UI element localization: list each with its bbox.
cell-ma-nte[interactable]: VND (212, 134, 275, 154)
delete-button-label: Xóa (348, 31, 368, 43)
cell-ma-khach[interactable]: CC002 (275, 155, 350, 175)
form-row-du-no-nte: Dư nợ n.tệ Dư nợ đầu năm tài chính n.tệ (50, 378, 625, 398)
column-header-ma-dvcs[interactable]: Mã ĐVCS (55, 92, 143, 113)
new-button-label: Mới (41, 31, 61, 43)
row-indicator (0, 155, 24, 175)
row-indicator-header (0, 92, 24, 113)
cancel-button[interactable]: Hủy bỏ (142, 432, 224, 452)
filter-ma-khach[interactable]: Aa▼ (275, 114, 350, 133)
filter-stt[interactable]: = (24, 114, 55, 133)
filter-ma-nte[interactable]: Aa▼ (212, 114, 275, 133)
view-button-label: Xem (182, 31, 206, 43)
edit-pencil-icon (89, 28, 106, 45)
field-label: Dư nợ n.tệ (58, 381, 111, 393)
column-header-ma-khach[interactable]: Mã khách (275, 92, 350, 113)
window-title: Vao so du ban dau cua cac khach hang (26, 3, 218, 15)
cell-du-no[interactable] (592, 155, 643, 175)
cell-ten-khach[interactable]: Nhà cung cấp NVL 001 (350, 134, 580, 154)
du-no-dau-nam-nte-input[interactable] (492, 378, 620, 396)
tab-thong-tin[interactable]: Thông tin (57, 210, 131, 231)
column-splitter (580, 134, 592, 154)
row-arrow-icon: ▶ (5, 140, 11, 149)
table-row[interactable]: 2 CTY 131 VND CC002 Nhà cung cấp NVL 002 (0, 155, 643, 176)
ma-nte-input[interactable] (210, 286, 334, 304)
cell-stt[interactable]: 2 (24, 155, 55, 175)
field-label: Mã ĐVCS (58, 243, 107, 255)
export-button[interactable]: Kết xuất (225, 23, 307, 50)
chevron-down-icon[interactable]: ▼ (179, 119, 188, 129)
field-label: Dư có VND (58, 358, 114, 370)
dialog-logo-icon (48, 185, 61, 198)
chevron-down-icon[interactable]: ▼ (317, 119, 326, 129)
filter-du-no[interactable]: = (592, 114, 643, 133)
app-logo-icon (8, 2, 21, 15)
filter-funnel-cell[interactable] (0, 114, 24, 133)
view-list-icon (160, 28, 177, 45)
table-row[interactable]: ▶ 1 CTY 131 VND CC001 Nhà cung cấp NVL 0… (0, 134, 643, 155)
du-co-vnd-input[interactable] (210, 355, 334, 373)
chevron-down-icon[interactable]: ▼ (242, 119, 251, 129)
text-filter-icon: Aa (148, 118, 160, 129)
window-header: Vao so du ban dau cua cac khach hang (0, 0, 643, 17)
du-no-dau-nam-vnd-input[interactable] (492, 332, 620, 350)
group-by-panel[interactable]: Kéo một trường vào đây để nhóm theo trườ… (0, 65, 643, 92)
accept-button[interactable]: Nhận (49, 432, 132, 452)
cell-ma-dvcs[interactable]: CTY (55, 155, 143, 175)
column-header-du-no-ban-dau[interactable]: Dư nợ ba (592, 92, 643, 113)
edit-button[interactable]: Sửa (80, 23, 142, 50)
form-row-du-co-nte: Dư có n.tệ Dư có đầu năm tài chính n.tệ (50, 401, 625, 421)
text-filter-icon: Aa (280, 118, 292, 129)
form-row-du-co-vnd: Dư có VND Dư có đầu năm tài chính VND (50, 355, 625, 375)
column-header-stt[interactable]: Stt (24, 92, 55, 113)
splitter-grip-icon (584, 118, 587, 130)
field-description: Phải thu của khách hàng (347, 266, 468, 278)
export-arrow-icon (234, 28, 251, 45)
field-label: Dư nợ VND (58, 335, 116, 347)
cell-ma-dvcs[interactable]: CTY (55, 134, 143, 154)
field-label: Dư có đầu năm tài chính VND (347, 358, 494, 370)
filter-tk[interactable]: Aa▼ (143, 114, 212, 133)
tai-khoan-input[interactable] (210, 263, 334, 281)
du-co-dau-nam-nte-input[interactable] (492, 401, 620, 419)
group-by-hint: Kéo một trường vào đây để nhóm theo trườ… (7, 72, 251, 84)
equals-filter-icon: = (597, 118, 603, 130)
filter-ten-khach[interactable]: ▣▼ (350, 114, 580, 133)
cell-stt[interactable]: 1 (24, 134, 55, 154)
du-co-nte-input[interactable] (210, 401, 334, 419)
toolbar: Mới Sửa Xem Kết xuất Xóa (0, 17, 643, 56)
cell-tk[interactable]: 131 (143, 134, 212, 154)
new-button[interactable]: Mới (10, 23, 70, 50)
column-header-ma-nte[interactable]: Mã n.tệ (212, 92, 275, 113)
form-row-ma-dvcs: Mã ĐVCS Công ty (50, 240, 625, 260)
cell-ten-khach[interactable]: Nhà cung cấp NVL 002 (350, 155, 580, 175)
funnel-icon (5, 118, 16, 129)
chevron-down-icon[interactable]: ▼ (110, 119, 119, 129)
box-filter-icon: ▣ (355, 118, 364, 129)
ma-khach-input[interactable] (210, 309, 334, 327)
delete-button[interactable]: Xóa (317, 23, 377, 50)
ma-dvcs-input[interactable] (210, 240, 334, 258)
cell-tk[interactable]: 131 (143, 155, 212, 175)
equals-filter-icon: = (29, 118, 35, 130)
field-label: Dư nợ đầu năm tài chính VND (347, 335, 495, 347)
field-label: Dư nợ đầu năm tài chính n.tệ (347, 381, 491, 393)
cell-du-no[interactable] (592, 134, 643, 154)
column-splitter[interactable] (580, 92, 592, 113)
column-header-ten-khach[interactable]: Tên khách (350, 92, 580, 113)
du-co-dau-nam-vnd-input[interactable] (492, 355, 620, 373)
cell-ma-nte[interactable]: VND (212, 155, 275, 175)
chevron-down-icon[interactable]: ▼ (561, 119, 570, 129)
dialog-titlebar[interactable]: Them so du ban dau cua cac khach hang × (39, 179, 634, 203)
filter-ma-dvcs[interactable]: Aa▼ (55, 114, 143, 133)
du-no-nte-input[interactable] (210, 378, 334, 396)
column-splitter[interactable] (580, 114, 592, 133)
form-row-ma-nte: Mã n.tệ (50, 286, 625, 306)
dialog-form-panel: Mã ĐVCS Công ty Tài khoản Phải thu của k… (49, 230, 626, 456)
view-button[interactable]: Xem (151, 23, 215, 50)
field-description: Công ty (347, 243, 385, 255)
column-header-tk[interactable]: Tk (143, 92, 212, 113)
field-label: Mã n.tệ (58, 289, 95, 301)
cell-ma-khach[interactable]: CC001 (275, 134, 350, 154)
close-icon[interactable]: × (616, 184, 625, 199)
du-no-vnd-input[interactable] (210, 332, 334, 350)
□ □ □ □
Aim of the task
The entries are to be transcribed exactly, each line in full.

Response area
UI element localization: list each with its bbox.
cell-ma-nte[interactable]: VND (212, 134, 275, 154)
delete-button-label: Xóa (348, 31, 368, 43)
cell-ma-khach[interactable]: CC002 (275, 155, 350, 175)
form-row-du-no-nte: Dư nợ n.tệ Dư nợ đầu năm tài chính n.tệ (50, 378, 625, 398)
column-header-ma-dvcs[interactable]: Mã ĐVCS (55, 92, 143, 113)
new-button-label: Mới (41, 31, 61, 43)
row-indicator (0, 155, 24, 175)
row-indicator-header (0, 92, 24, 113)
cancel-button[interactable]: Hủy bỏ (142, 432, 224, 452)
filter-ma-khach[interactable]: Aa▼ (275, 114, 350, 133)
filter-stt[interactable]: = (24, 114, 55, 133)
filter-ma-nte[interactable]: Aa▼ (212, 114, 275, 133)
view-button-label: Xem (182, 31, 206, 43)
edit-pencil-icon (89, 28, 106, 45)
field-label: Dư nợ n.tệ (58, 381, 111, 393)
column-header-ma-khach[interactable]: Mã khách (275, 92, 350, 113)
window-title: Vao so du ban dau cua cac khach hang (26, 3, 218, 15)
cell-du-no[interactable] (592, 155, 643, 175)
cell-ten-khach[interactable]: Nhà cung cấp NVL 001 (350, 134, 580, 154)
du-no-dau-nam-nte-input[interactable] (492, 378, 620, 396)
tab-thong-tin[interactable]: Thông tin (57, 210, 131, 231)
column-splitter (580, 134, 592, 154)
row-arrow-icon: ▶ (5, 140, 11, 149)
table-row[interactable]: 2 CTY 131 VND CC002 Nhà cung cấp NVL 002 (0, 155, 643, 176)
ma-nte-input[interactable] (210, 286, 334, 304)
cell-stt[interactable]: 2 (24, 155, 55, 175)
field-label: Mã ĐVCS (58, 243, 107, 255)
export-button[interactable]: Kết xuất (225, 23, 307, 50)
chevron-down-icon[interactable]: ▼ (179, 119, 188, 129)
field-label: Dư có VND (58, 358, 114, 370)
dialog-logo-icon (48, 185, 61, 198)
chevron-down-icon[interactable]: ▼ (317, 119, 326, 129)
filter-du-no[interactable]: = (592, 114, 643, 133)
app-logo-icon (8, 2, 21, 15)
filter-funnel-cell[interactable] (0, 114, 24, 133)
view-list-icon (160, 28, 177, 45)
table-row[interactable]: ▶ 1 CTY 131 VND CC001 Nhà cung cấp NVL 0… (0, 134, 643, 155)
du-co-vnd-input[interactable] (210, 355, 334, 373)
chevron-down-icon[interactable]: ▼ (242, 119, 251, 129)
text-filter-icon: Aa (148, 118, 160, 129)
window-header: Vao so du ban dau cua cac khach hang (0, 0, 643, 17)
du-no-dau-nam-vnd-input[interactable] (492, 332, 620, 350)
group-by-panel[interactable]: Kéo một trường vào đây để nhóm theo trườ… (0, 65, 643, 92)
accept-button[interactable]: Nhận (49, 432, 132, 452)
cell-ma-dvcs[interactable]: CTY (55, 155, 143, 175)
column-header-du-no-ban-dau[interactable]: Dư nợ ba (592, 92, 643, 113)
edit-button[interactable]: Sửa (80, 23, 142, 50)
form-row-du-co-nte: Dư có n.tệ Dư có đầu năm tài chính n.tệ (50, 401, 625, 421)
text-filter-icon: Aa (280, 118, 292, 129)
form-row-du-co-vnd: Dư có VND Dư có đầu năm tài chính VND (50, 355, 625, 375)
column-header-stt[interactable]: Stt (24, 92, 55, 113)
splitter-grip-icon (584, 118, 587, 130)
field-description: Phải thu của khách hàng (347, 266, 468, 278)
export-arrow-icon (234, 28, 251, 45)
field-label: Dư nợ VND (58, 335, 116, 347)
cell-ma-dvcs[interactable]: CTY (55, 134, 143, 154)
field-label: Dư có đầu năm tài chính VND (347, 358, 494, 370)
filter-tk[interactable]: Aa▼ (143, 114, 212, 133)
tai-khoan-input[interactable] (210, 263, 334, 281)
du-co-dau-nam-nte-input[interactable] (492, 401, 620, 419)
group-by-hint: Kéo một trường vào đây để nhóm theo trườ… (7, 72, 251, 84)
equals-filter-icon: = (597, 118, 603, 130)
filter-ten-khach[interactable]: ▣▼ (350, 114, 580, 133)
cell-stt[interactable]: 1 (24, 134, 55, 154)
du-co-nte-input[interactable] (210, 401, 334, 419)
toolbar: Mới Sửa Xem Kết xuất Xóa (0, 17, 643, 56)
cell-tk[interactable]: 131 (143, 134, 212, 154)
new-button[interactable]: Mới (10, 23, 70, 50)
column-header-ma-nte[interactable]: Mã n.tệ (212, 92, 275, 113)
form-row-ma-dvcs: Mã ĐVCS Công ty (50, 240, 625, 260)
cell-ten-khach[interactable]: Nhà cung cấp NVL 002 (350, 155, 580, 175)
funnel-icon (5, 118, 16, 129)
chevron-down-icon[interactable]: ▼ (110, 119, 119, 129)
box-filter-icon: ▣ (355, 118, 364, 129)
ma-khach-input[interactable] (210, 309, 334, 327)
delete-button[interactable]: Xóa (317, 23, 377, 50)
ma-dvcs-input[interactable] (210, 240, 334, 258)
cell-tk[interactable]: 131 (143, 155, 212, 175)
equals-filter-icon: = (29, 118, 35, 130)
field-label: Dư nợ đầu năm tài chính VND (347, 335, 495, 347)
field-label: Dư nợ đầu năm tài chính n.tệ (347, 381, 491, 393)
cell-du-no[interactable] (592, 134, 643, 154)
column-splitter[interactable] (580, 92, 592, 113)
column-header-ten-khach[interactable]: Tên khách (350, 92, 580, 113)
du-co-dau-nam-vnd-input[interactable] (492, 355, 620, 373)
cell-ma-nte[interactable]: VND (212, 155, 275, 175)
chevron-down-icon[interactable]: ▼ (561, 119, 570, 129)
dialog-titlebar[interactable]: Them so du ban dau cua cac khach hang × (39, 179, 634, 203)
filter-ma-dvcs[interactable]: Aa▼ (55, 114, 143, 133)
du-no-nte-input[interactable] (210, 378, 334, 396)
column-splitter[interactable] (580, 114, 592, 133)
form-row-ma-nte: Mã n.tệ (50, 286, 625, 306)
dialog-form-panel: Mã ĐVCS Công ty Tài khoản Phải thu của k… (49, 230, 626, 456)
view-button[interactable]: Xem (151, 23, 215, 50)
field-description: Công ty (347, 243, 385, 255)
column-header-tk[interactable]: Tk (143, 92, 212, 113)
field-label: Mã n.tệ (58, 289, 95, 301)
cell-ma-khach[interactable]: CC001 (275, 134, 350, 154)
close-icon[interactable]: × (616, 184, 625, 199)
du-no-vnd-input[interactable] (210, 332, 334, 350)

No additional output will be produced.